**Required work**
Write out every entry exactly as it appears.

**Available records**
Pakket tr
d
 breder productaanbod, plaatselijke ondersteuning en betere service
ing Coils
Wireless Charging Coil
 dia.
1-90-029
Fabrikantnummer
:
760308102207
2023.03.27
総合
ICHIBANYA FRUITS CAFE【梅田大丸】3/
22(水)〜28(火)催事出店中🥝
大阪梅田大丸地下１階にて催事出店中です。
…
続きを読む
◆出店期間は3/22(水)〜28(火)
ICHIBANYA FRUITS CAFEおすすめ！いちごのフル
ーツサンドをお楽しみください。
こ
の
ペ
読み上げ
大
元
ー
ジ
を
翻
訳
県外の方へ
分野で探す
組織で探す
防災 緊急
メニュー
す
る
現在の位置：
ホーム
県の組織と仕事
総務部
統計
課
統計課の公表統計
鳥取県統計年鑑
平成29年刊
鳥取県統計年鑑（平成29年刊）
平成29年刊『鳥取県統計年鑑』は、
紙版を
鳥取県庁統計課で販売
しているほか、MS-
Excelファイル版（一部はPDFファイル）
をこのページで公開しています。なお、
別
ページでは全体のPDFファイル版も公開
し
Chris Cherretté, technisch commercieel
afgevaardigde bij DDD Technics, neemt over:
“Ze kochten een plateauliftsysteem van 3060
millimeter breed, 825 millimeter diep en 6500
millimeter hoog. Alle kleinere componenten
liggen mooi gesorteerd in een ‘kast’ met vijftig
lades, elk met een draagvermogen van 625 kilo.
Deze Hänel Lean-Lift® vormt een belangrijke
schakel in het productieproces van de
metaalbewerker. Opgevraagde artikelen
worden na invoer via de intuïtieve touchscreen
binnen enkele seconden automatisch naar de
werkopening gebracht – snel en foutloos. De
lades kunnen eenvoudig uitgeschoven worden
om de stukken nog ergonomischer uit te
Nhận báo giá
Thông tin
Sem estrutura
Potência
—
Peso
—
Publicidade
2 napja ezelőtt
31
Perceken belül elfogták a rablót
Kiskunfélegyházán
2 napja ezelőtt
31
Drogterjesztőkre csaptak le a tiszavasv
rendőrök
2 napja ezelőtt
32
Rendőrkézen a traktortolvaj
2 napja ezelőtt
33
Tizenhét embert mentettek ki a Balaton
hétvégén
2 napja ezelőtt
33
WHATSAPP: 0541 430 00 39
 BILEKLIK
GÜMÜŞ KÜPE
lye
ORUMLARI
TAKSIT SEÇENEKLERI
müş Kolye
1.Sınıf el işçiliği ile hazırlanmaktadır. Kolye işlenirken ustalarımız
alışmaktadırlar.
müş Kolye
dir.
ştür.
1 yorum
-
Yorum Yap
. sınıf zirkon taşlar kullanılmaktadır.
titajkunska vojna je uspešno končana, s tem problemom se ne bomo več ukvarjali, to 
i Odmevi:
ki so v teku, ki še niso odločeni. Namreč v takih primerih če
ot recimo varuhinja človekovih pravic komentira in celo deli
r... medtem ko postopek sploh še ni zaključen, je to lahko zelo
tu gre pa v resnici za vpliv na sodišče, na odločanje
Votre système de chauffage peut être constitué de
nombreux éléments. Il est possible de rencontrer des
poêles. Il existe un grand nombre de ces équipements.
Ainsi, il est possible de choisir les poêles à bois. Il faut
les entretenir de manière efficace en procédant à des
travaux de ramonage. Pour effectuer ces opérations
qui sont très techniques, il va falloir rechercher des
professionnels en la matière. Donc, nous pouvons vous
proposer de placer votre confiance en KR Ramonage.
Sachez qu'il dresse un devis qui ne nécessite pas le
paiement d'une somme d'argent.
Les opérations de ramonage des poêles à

**Response box**
Pakket tr
d
 breder productaanbod, plaatselijke ondersteuning en betere service
ing Coils
Wireless Charging Coil
 dia.
1-90-029
Fabrikantnummer
:
760308102207
2023.03.27
総合
ICHIBANYA FRUITS CAFE【梅田大丸】3/
22(水)〜28(火)催事出店中🥝
大阪梅田大丸地下１階にて催事出店中です。
…
続きを読む
◆出店期間は3/22(水)〜28(火)
ICHIBANYA FRUITS CAFEおすすめ！いちごのフル
ーツサンドをお楽しみください。
こ
の
ペ
読み上げ
大
元
ー
ジ
を
翻
訳
県外の方へ
分野で探す
組織で探す
防災 緊急
メニュー
す
る
現在の位置：
ホーム
県の組織と仕事
総務部
統計
課
統計課の公表統計
鳥取県統計年鑑
平成29年刊
鳥取県統計年鑑（平成29年刊）
平成29年刊『鳥取県統計年鑑』は、
紙版を
鳥取県庁統計課で販売
しているほか、MS-
Excelファイル版（一部はPDFファイル）
をこのページで公開しています。なお、
別
ページでは全体のPDFファイル版も公開
し
Chris Cherretté, technisch commercieel
afgevaardigde bij DDD Technics, neemt over:
“Ze kochten een plateauliftsysteem van 3060
millimeter breed, 825 millimeter diep en 6500
millimeter hoog. Alle kleinere componenten
liggen mooi gesorteerd in een ‘kast’ met vijftig
lades, elk met een draagvermogen van 625 kilo.
Deze Hänel Lean-Lift® vormt een belangrijke
schakel in het productieproces van de
metaalbewerker. Opgevraagde artikelen
worden na invoer via de intuïtieve touchscreen
binnen enkele seconden automatisch naar de
werkopening gebracht – snel en foutloos. De
lades kunnen eenvoudig uitgeschoven worden
om de stukken nog ergonomischer uit te
Nhận báo giá
Thông tin
Sem estrutura
Potência
—
Peso
—
Publicidade
2 napja ezelőtt
31
Perceken belül elfogták a rablót
Kiskunfélegyházán
2 napja ezelőtt
31
Drogterjesztőkre csaptak le a tiszavasv
rendőrök
2 napja ezelőtt
32
Rendőrkézen a traktortolvaj
2 napja ezelőtt
33
Tizenhét embert mentettek ki a Balaton
hétvégén
2 napja ezelőtt
33
WHATSAPP: 0541 430 00 39
 BILEKLIK
GÜMÜŞ KÜPE
lye
ORUMLARI
TAKSIT SEÇENEKLERI
müş Kolye
1.Sınıf el işçiliği ile hazırlanmaktadır. Kolye işlenirken ustalarımız
alışmaktadırlar.
müş Kolye
dir.
ştür.
1 yorum
-
Yorum Yap
. sınıf zirkon taşlar kullanılmaktadır.
titajkunska vojna je uspešno končana, s tem problemom se ne bomo več ukvarjali, to 
i Odmevi:
ki so v teku, ki še niso odločeni. Namreč v takih primerih če
ot recimo varuhinja človekovih pravic komentira in celo deli
r... medtem ko postopek sploh še ni zaključen, je to lahko zelo
tu gre pa v resnici za vpliv na sodišče, na odločanje
Votre système de chauffage peut être constitué de
nombreux éléments. Il est possible de rencontrer des
poêles. Il existe un grand nombre de ces équipements.
Ainsi, il est possible de choisir les poêles à bois. Il faut
les entretenir de manière efficace en procédant à des
travaux de ramonage. Pour effectuer ces opérations
qui sont très techniques, il va falloir rechercher des
professionnels en la matière. Donc, nous pouvons vous
proposer de placer votre confiance en KR Ramonage.
Sachez qu'il dresse un devis qui ne nécessite pas le
paiement d'une somme d'argent.
Les opérations de ramonage des poêles à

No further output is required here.